弁天さんは芸能の神様なので、竹生島にも芸事をされている芸子さんや舞子さんも多くお参りに来られています。 ですから七福神の絵では楽器を持っている弁天様が一般的ですが、本来の弁天様は八本手に武器を持っていて、これが本当の姿です。弁天様はインドから伝わった神様です。アーリア人という北インドの遊牧民の信仰の神であることが、リグヴェーダ(聖典書の一つ)という古い教典に弁才天のことが書かれています。そして、オアシスを生活の場としている遊牧民は水が非常に大事であること。
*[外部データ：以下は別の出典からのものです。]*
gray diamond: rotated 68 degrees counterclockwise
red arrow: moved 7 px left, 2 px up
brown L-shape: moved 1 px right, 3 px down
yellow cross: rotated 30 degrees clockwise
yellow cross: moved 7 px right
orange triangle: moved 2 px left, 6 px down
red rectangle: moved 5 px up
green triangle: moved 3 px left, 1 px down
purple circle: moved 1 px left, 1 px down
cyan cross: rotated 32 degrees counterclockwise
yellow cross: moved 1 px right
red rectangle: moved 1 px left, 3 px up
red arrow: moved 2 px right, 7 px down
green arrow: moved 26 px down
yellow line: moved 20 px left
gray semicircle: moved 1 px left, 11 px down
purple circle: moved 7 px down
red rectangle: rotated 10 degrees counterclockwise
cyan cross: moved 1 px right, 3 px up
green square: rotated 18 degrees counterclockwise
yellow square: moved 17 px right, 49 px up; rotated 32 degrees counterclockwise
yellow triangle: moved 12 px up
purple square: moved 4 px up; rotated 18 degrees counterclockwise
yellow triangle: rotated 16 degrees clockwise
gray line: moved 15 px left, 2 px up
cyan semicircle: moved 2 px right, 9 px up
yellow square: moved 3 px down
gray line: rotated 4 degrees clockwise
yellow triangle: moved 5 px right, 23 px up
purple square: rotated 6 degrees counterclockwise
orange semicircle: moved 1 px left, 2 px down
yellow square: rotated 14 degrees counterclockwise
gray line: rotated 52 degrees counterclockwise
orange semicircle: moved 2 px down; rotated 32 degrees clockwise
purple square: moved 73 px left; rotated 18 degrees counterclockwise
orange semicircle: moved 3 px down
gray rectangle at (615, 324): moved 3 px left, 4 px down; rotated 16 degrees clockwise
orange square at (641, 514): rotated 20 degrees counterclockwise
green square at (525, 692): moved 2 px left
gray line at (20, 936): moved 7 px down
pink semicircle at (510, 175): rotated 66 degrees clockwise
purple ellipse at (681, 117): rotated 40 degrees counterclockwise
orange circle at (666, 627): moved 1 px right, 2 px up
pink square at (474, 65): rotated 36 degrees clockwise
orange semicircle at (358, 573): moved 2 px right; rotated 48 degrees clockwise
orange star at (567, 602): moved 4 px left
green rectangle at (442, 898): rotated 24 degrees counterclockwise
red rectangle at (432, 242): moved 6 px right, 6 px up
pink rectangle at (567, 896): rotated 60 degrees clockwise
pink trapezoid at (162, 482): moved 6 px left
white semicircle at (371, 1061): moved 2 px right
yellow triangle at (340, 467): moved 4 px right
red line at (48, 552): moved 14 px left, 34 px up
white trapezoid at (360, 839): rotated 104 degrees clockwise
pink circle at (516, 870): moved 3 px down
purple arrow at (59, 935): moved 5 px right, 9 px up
弁天様が水をイメージとするのは、全ての生命は水から生まれ、そこで育くまれるからなのです。フランス語の名詞に性別があるように、ヒンディー語でも名詞には性別があり、「水」は女性名詞です。そういうことからも水に関わるのは女性とされているのです。

弁才天坐像

弁天様のような慈母的愛に福が来る

信州善光寺には「お戒壇巡り」と呼ばれるお参りがあります。別名「胎内巡り」と言い、仏様のお腹を巡って出て来ることを意味し、そうすることにより真っ白な汚れのない自分になること、すなわち「再生」を意味しています。

お腹を巡って体外に生まれ出るということは、もちろん「赤ちゃん」に通じています。 「赤ちゃん」の「赤」には、「(夜が)明け、朝になって太陽が昇る」からくる「純粋で汚れの無い」「生まれたて」「始まり」のイメージや、「赤の他人」「真っ赤な嘘」のように「何も無い、全く無い」という意味で使われることがあります。また、「赤」の語源は、仏前に供える浄水を意味するサンスクリット語「アルガ」にあり、それに漢字を充てると「閼伽(あか)」、さらに英語に転じて「aqua(=アクァ)」につながるという説があります。

生まれたての赤ちゃんの体を清潔に保つためベビーバスなどで洗ってあげることを「沐浴」と言いますが、本来「沐浴」とはからだを水で洗い清めることを指し、宗教的には、水が持っている「移行」と「融合」の象徴的意味、つまり、身体全体またはその一部を水に触れさせることにより、俗的状態(汚れ)から聖なる清浄な状態へ、あるいは、死の状態から生の状態へ移行させるものとして用いられます。

「赤ちゃん」はお母さんの胎内から生まれ出ると「水」で洗い清められ、無垢で汚れのない、尊い存在として在るのです。まさに「子は宝」なのです。

人間の「始まり」であり「水」によって洗い清められる「赤ちゃん」と、聖なる川の化身「サラスヴァティー」が仏教に取り込まれたかたちで「水」と強く結びつく「弁天様」。その間には、「水」、そして「慈母的愛」が介在しているといえるのではないでしょうか。

弁天様は「弁財天」と書いて商売繁盛・財福の神様としても信仰されていますが、弁天様が分け隔てなくあまねく人に財をもたらしてくれるものと解釈すべきではありません。 財を成すには、己の損得勘定だけで商売をするのではなく、相手や周囲にも気を配り、誠実さをもって商売に勤しむことが必要ではないでしょうか。
母が子に対して注ぐ無償の愛、すなわち慈母愛にも似た清い心をもって誠実に商売に勤しめば、自ずと福が来るということを、弁天様のお姿の中に読み取っていただければ幸いです。

弁天様の幸せ願いダルマ

清く正しく美しく

『金光明最勝王経(こんこうみょうさいしょうおうきょう)』の「大弁才天女品 第十五」が弁才天の本当のお経です。この最勝経は、国王たるものが最初に勉強するお経で、これを広め、また読誦して正しく国王が施政すれば、国は豊かになると言われていました。ですから、聖武天皇は『金光明最勝王経』を全国に配布し、また、741年(天平13年)には全国に国分寺を建立しています。そのお経の内容とは。インドでは「水は人をつくる」と説いていて、水を神格化したものとも言われています。王たるものは「清く、正しく、美しく。」こういう心根でないといけない、ということなのです。